### Raw data
◇ ◇ ◇ ◇ ◇ ◇ ◇

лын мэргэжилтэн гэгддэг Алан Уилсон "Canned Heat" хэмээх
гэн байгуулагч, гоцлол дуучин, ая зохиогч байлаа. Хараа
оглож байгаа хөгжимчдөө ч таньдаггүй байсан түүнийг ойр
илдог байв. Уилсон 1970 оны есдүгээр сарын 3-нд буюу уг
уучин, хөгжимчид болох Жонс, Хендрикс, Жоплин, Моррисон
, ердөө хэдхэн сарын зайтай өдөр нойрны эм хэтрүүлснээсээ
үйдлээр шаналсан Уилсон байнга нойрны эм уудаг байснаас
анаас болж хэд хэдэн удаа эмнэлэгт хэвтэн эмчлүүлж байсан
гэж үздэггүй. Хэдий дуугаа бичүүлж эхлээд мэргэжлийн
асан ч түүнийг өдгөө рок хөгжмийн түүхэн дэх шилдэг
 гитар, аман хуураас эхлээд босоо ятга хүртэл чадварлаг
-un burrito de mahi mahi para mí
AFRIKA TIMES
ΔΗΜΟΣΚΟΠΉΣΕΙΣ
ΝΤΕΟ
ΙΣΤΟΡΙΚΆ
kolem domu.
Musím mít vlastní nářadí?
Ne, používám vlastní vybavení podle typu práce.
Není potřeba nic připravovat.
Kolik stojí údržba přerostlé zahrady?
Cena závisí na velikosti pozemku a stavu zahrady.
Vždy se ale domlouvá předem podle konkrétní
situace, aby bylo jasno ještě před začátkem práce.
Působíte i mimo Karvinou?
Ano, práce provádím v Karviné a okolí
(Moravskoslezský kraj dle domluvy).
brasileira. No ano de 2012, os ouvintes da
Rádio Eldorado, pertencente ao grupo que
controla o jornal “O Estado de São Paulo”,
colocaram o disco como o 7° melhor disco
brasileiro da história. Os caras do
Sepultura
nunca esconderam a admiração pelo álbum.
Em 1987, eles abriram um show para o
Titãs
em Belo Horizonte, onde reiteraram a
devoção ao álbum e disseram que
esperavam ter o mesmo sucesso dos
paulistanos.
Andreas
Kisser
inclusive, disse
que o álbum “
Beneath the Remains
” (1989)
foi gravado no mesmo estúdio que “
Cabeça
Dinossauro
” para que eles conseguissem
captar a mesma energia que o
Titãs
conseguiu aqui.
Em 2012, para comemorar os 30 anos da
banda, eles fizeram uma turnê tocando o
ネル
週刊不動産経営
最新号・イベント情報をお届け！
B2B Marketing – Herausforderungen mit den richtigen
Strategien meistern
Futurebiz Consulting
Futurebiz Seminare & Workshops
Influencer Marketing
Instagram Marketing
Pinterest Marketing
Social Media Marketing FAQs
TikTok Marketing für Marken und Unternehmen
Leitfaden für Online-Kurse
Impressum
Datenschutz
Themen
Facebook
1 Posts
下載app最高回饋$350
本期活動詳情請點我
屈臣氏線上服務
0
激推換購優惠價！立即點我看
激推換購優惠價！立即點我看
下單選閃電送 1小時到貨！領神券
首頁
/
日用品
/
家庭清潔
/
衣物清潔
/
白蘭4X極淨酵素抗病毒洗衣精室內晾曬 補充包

◇ ◇ ◇ ◇ ◇ ◇ ◇

### Your assignment
Look above for the line containing "Ne, používám vlastní". Output from there through the line containing "nunca esconderam a admiração pelo álbum.", exactly and inclusively.

### Expected output
Ne, používám vlastní vybavení podle typu práce.
Není potřeba nic připravovat.
Kolik stojí údržba přerostlé zahrady?
Cena závisí na velikosti pozemku a stavu zahrady.
Vždy se ale domlouvá předem podle konkrétní
situace, aby bylo jasno ještě před začátkem práce.
Působíte i mimo Karvinou?
Ano, práce provádím v Karviné a okolí
(Moravskoslezský kraj dle domluvy).
brasileira. No ano de 2012, os ouvintes da
Rádio Eldorado, pertencente ao grupo que
controla o jornal “O Estado de São Paulo”,
colocaram o disco como o 7° melhor disco
brasileiro da história. Os caras do
Sepultura
nunca esconderam a admiração pelo álbum.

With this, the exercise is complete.